**DATA PROVIDED:**
-- Opening Marker --

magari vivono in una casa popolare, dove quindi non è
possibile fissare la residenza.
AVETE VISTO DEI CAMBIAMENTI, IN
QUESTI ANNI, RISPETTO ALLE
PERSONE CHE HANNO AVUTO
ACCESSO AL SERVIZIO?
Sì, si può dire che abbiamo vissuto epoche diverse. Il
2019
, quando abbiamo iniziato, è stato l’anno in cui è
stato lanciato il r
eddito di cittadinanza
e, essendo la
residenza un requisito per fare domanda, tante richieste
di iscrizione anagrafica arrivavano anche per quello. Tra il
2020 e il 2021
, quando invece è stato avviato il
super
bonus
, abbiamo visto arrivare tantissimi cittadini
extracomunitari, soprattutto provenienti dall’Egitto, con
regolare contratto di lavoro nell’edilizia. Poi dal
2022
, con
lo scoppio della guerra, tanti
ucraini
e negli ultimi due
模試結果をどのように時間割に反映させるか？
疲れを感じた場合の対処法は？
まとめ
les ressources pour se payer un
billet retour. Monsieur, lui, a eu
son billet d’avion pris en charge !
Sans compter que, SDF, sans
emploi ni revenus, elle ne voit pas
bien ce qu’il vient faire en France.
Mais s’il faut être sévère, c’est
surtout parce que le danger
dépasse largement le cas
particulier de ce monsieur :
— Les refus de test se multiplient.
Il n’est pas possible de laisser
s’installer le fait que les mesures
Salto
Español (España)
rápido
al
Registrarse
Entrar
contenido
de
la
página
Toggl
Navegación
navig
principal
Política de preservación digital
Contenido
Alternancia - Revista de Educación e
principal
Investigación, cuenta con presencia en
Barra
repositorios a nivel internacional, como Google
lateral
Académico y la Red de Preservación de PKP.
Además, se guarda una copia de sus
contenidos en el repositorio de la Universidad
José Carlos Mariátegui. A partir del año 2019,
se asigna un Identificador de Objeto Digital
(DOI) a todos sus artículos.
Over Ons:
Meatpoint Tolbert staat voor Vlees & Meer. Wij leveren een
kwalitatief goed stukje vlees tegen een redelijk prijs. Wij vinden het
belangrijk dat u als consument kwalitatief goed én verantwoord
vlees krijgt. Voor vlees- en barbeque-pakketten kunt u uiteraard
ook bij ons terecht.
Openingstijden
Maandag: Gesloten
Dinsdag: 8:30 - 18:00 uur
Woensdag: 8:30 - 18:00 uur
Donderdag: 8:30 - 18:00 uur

-- Closing Marker --

Answer with nothing but the count of lines in the entries that hold the word "residenza".

2